He said full directions would have explained to jurors the fact that the prosecution “could not prove causation” because there was “no evidence that Mr Farquhar had been forced or tricked” into consuming alcohol and a tranquiliser drug.
Oliver Saxby QC, who represented the Crown Prosecution Service, said at that hearing that the drugs, alcohol and “smothering” were all part of a plan concocted by Field.
Field’s crime came to light after he began targeting Mr Farquhar’s neighbour, Ann Moore-Martin, in the village of Maids Moreton, Buckinghamshire.
The sexually promiscuous Field also manipulated Miss Moore-Martin, a deeply religious retired head teacher, by writing messages on her mirrors purporting to be from God.

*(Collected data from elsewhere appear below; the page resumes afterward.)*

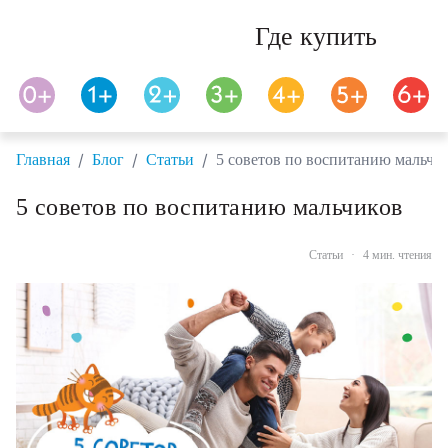
Где купить
/
/
/
Главная
Блог
Статьи
5 советов по воспитанию мальчи
5 советов по воспитанию мальчиков
Статьи
·
4 мин. чтения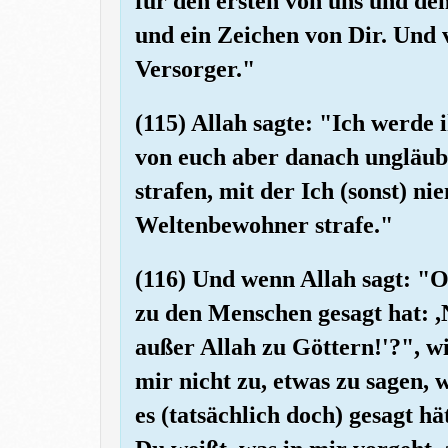
für den ersten von uns und den 
und ein Zeichen von Dir. Und v
Versorger."
(115) Allah sagte: "Ich werde
von euch aber danach ungläubig
strafen, mit der Ich (sonst) n
Weltenbewohner strafe."
(116) Und wenn Allah sagt: "O
zu den Menschen gesagt hat: 
außer Allah zu Göttern!'?", wi
mir nicht zu, etwas zu sagen,
es (tatsächlich doch) gesagt h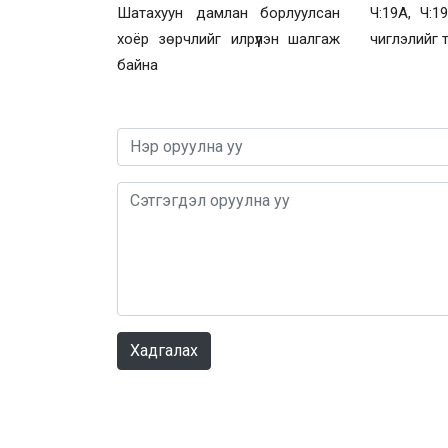
Шатахуун дамлан борлуулсан
Ч:19А, Ч:1
хоёр зөрчлийг илрүүлэн шалгаж
чиглэлийг 
байна
Хадгалах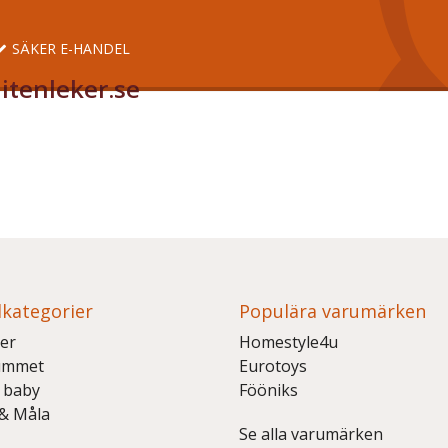
SÄKER E-HANDEL
itenleker.se
kategorier
Populära varumärken
er
Homestyle4u
ummet
Eurotoys
 baby
Fööniks
 & Måla
Se alla varumärken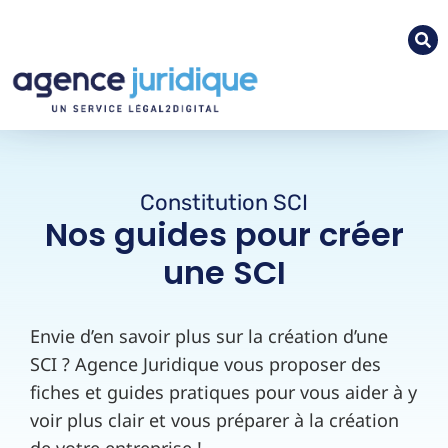
Constitution SCI
Nos guides pour créer
une SCI
Envie d’en savoir plus sur la création d’une
SCI ? Agence Juridique vous proposer des
fiches et guides pratiques pour vous aider à y
voir plus clair et vous préparer à la création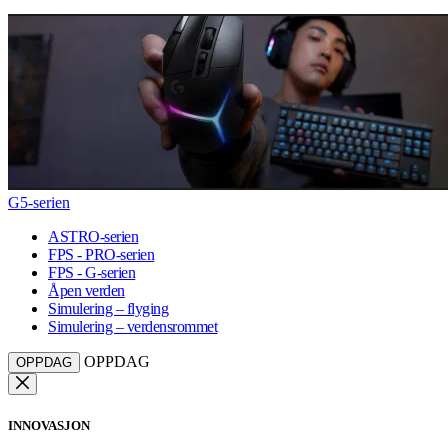
G5-serien
ASTRO-serien
FPS - PRO-serien
FPS - G-serien
Åpen verden
Simulering – flyging
Simulering – verdensrommet
OPPDAG
OPPDAG
INNOVASJON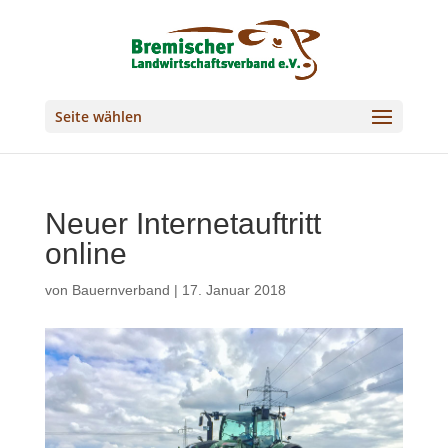
Seite wählen
Neuer Internetauftritt
online
von
Bauernverband
|
17. Januar 2018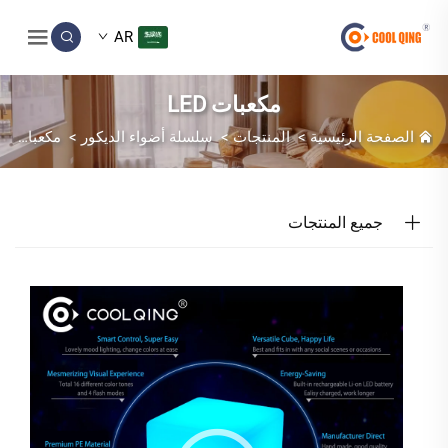
AR
مكعبات LED
الصفحة الرئيسية
>
المنتجات
>
سلسلة أضواء الديكور
>
مكعبات LED
جميع المنتجات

He admitted fraudulently being in relationships with the pensioners as part of his plan to get them to change their wills.
Mr Farquhar, who was torn about his sexuality because of his religion, died in October 2015 while Miss Moore-Martin died in May 2017 from natural causes.
Field underwent a “betrothal” ceremony with gay Mr Farquhar while also having a string of girlfriends and was in a sexual relationship with Miss Moore-Martin, who was 57 years his senior.
Miss Moore-Martin gave him £4,000 to buy a car and £27,000 for a dialysis machine.
Field admitted two counts of burglary and three of fraud before his trial for murder.
He was found not guilty of conspiracy to murder Miss Moore-Martin and an alternative charge of attempted murder. He was also found not guilty of possession of an article for use in fraud.
Two psychiatrists said Field was either suffering from a narcissistic personality disorder or a psychopathic personality disorder.
Sentencing Field, Mr Justice Sweeney said he “lived by deception and deceit and had been a well-practised and able liar”.
“You further admitted how you could manipulate and manoeuvre people, however sceptical they may have been, to achieve your ends without ever asking them to do so directly,” he said.
The judge said that Field murdered Mr Farquhar by covertly giving him drugs and getting him to drink strong whisky and then, “if it was necessary, finished him off by suffocating him in a way that left no trace”.
Dame Victoria, who heard Field’s bid to reopen the appeal with two other judges, said they will give their ruling at a later date.